Q.6) If the radius of the circle is increasing at the rate of $$0.5 \mathrm{~cm} / \mathrm{s}$$, then the rate of increase of its circumference is $$\_\_\_\_$$。

Solution:

Rate of increase of circumference

Step 1: Define variables and formulas
Let $$r$$ be the radius of the circle and $$C$$ be its circumference.
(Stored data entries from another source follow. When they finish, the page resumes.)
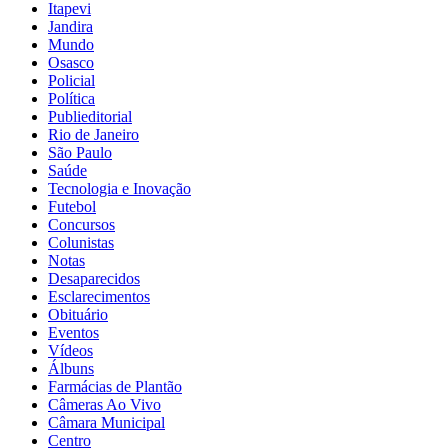
Itapevi
Jandira
Mundo
Osasco
Policial
Política
Publieditorial
Rio de Janeiro
São Paulo
Saúde
Tecnologia e Inovação
Futebol
Concursos
Colunistas
Notas
Desaparecidos
Esclarecimentos
Obituário
Eventos
Vídeos
Álbuns
Farmácias de Plantão
Câmeras Ao Vivo
Câmara Municipal
Centro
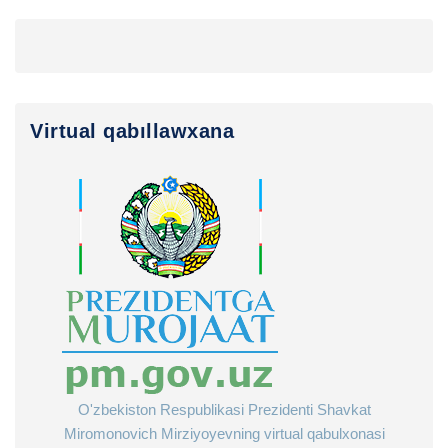
Virtual qabıllawxana
O'zbekiston Respublikasi Prezidenti Shavkat
Miromonovich Mirziyoyevning virtual qabulxonasi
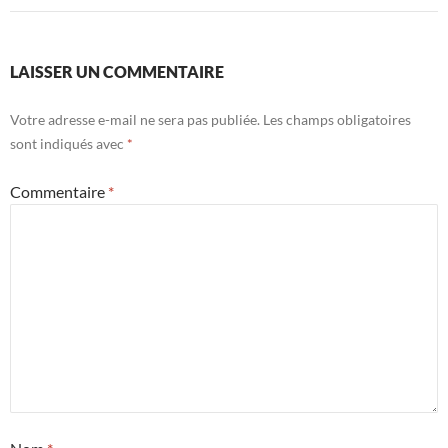
LAISSER UN COMMENTAIRE
Votre adresse e-mail ne sera pas publiée.
Les champs obligatoires
sont indiqués avec
*
Commentaire
*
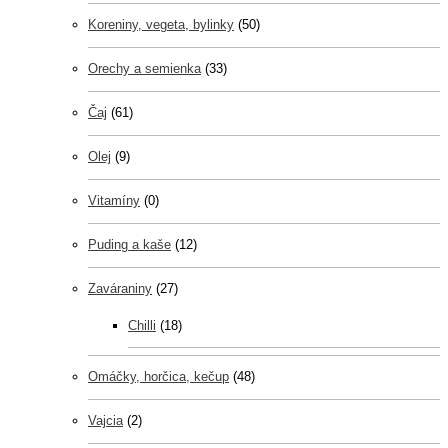
Koreniny, vegeta, bylinky
(50)
Orechy a semienka
(33)
Čaj
(61)
Olej
(9)
Vitamíny
(0)
Puding a kaše
(12)
Zaváraniny
(27)
Chilli
(18)
Omáčky, horčica, kečup
(48)
Vajcia
(2)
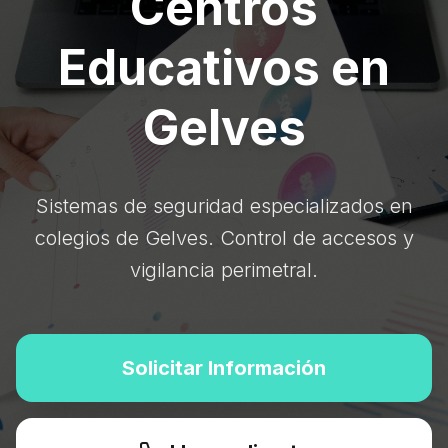
Centros
Educativos en
Gelves
Sistemas de seguridad especializados en
colegios de Gelves. Control de accesos y
vigilancia perimetral.
Solicitar Información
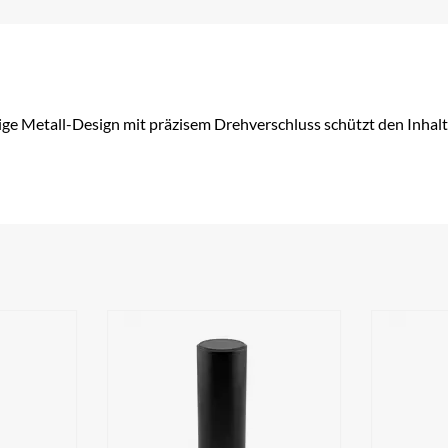
e Metall-Design mit präzisem Drehverschluss schützt den Inhalt 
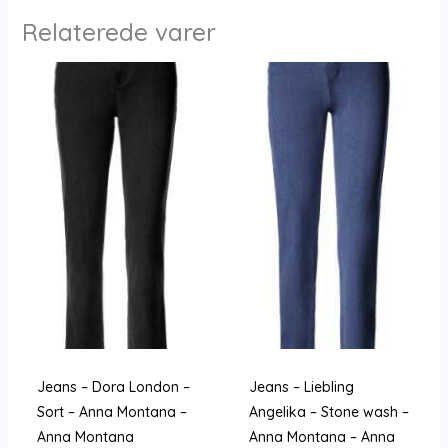
Relaterede varer
Jeans – Dora London –
Jeans – Liebling
Sort – Anna Montana –
Angelika – Stone wash –
Anna Montana
Anna Montana – Anna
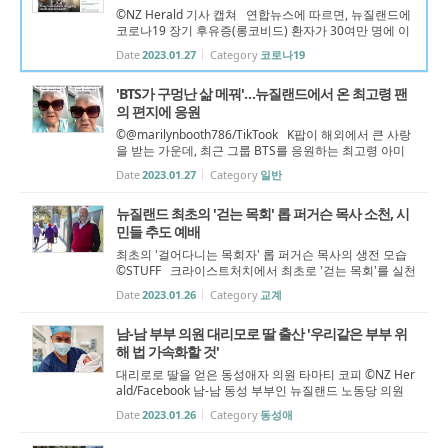
©NZ Herald 기사 캡쳐 연합뉴스에 따르면, 뉴질랜드에
코로나19 장기 후유증(롱코비드) 환자가 30여만 명에 이
를 것으로 추산된다고 뉴질랜드 연구진이 밝혔다. 26일
Date
2023.01.27
Category
코로나19
NZ Herald가 보도한 기사에서, 린 러셀 박사와 모나 제프
리스 박사가 이끄는 빅토리아...
'BTS가 구멍난 삶 메꿔'…뉴질랜드에서 온 최고령 팬
의 편지에 응원
©@marilynbooth786/TikTook K팝이 해외에서 큰 사랑
을 받는 가운데, 최근 그룹 BTS를 응원하는 최고령 아미
(BTS 팬덤 명)가 등장해 화제다. 지난 22일 뉴질랜드에
Date
2023.01.27
Category
일반
거주하는 한 해외 누리꾼 A 씨는 개인 SNS에 "여러분께 8
6세의 BTS 팬을 소개하려고 한다"...
뉴질랜드 최초의 '걷는 목회' 롭 퍼거슨 목사 소천, 시
민들 추도 예배
최초의 '걸어다니는 목회자' 롭 퍼거슨 목사의 생전 모습
©STUFF 크라이스트처치에서 최초로 '걷는 목회'를 실천
한 롭 퍼거슨(Rob Ferguson) 목사가 지난 12월 8일 소천
Date
2023.01.26
Category
교계
해 추도 예배가 열릴 예정이다. '걸어다니는 목회자: 워킹
파스터(Walking Pastor)'로...
남-남 부부 의원 대리모로 딸 출산 '우리같은 부부 위
해 법 가속화할 것'
대리로로 딸을 얻은 동성애자 의원 타마티 코피 ©NZ Her
ald/Facebook 남-남 동성 부부인 뉴질랜드 노동당 의원
타마티 코피(Tamati Coffey)가 대리모를 통해 두 번째 딸
Date
2023.01.26
Category
동성애
을 출산했다고 밝혔다. 로토루아에 기반을 둔 국회의원이
자 전직 기상캐스터인 그는...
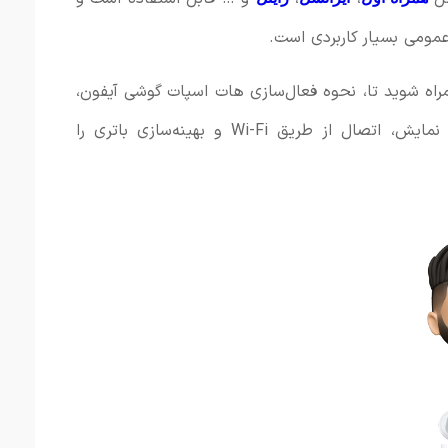
اه شوید تا، نحوه فعال‌سازی هات اسپات گوشی آیفون،
افزودن آن به تنظیمات در صورت عدم نمایش، اتصال از طریق Wi-Fi و بهینه‌سازی باتری را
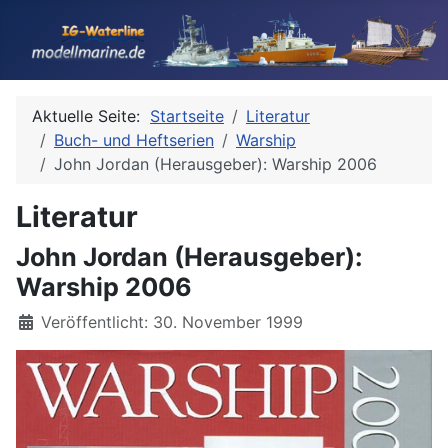
Aktuelle Seite:
Startseite
Literatur
Buch- und Heftserien
Warship
John Jordan (Herausgeber): Warship 2006
Literatur
John Jordan (Herausgeber):
Warship 2006
Details
Veröffentlicht: 30. November 1999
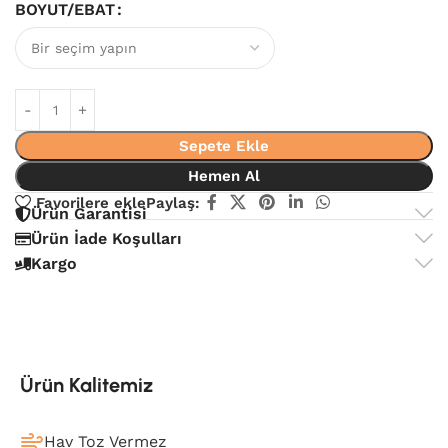
BOYUT/EBAT
Sepete Ekle
Hemen Al
Favorilere ekle
Paylaş:
Ürün Garantisi
Ürün İade Koşulları
Kargo
Ürün Kalitemiz
Hav Toz Vermez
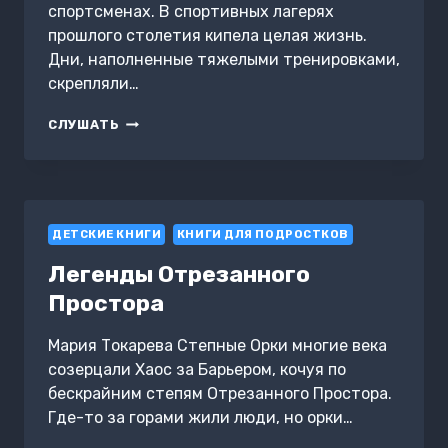
спортсменах. В спортивных лагерях
прошлого столетия кипела целая жизнь.
Дни, наполненные тяжелыми тренировками,
скрепляли…
ТОРТИКИ
СЛУШАТЬ
ДЕТСКИЕ КНИГИ
КНИГИ ДЛЯ ПОДРОСТКОВ
Легенды Отрезанного
Простора
Мария Токарева Степные Орки многие века
созерцали Хаос за Барьером, кочуя по
бескрайним степям Отрезанного Простора.
Где-то за горами жили люди, но орки…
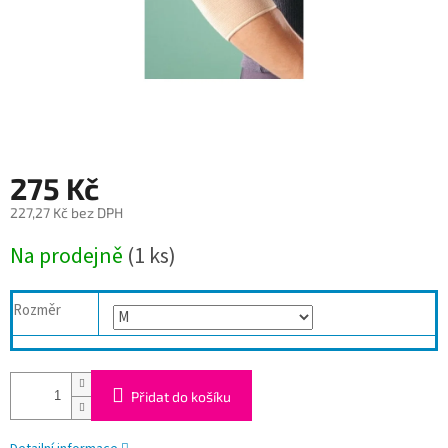
275 Kč
227,27 Kč bez DPH
Měrná
Na prodejně
(1 ks)
cena:
Rozměr
Přidat do košíku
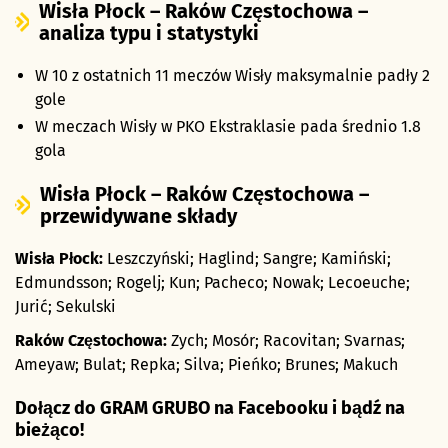
Wisła Płock – Raków Częstochowa –
analiza typu i statystyki
W 10 z ostatnich 11 meczów Wisły maksymalnie padły 2
gole
W meczach Wisły w PKO Ekstraklasie pada średnio 1.8
gola
Wisła Płock – Raków Częstochowa –
przewidywane składy
Wisła Płock:
Leszczyński; Haglind; Sangre; Kamiński;
Edmundsson; Rogelj; Kun; Pacheco; Nowak; Lecoeuche;
Jurić; Sekulski
Raków Częstochowa:
Zych; Mosór; Racovitan; Svarnas;
Ameyaw; Bulat; Repka; Silva; Pieńko; Brunes; Makuch
Dołącz do GRAM GRUBO na Facebooku i bądź na
bieżąco!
The formula for the circumference of a circle is $$C=2 \pi r$$. The given rate of increase of the radius is $$\frac{d r}{d t}=0.5 \mathrm{~cm} / \mathrm{s}$$.

Step 2:
Differentiate the circumference formula with respect to time $$t$$ to find the relationship between the rates of change:
$$
\begin{gathered}
\frac{d C}{d t}=\frac{d}{d t}(2 \pi r) \\
\frac{d C}{d t}=2 \pi \frac{d r}{d t}
\end{gathered}
$$

Step 3: Substitute the given rate
Substitute the value of $$\frac{d r}{d t}$$ into the differentiated equation:
$$
\begin{gathered}
\frac{d C}{d t}=2 \pi(0.5 \mathrm{~cm} / \mathrm{s}) \\
\frac{d C}{d t}=1 \pi \mathrm{~cm} / \mathrm{s}
\end{gathered}
$$

Answer:
The rate of increase of its circumference is $$\pi \mathrm{cm} / \mathrm{s}$$.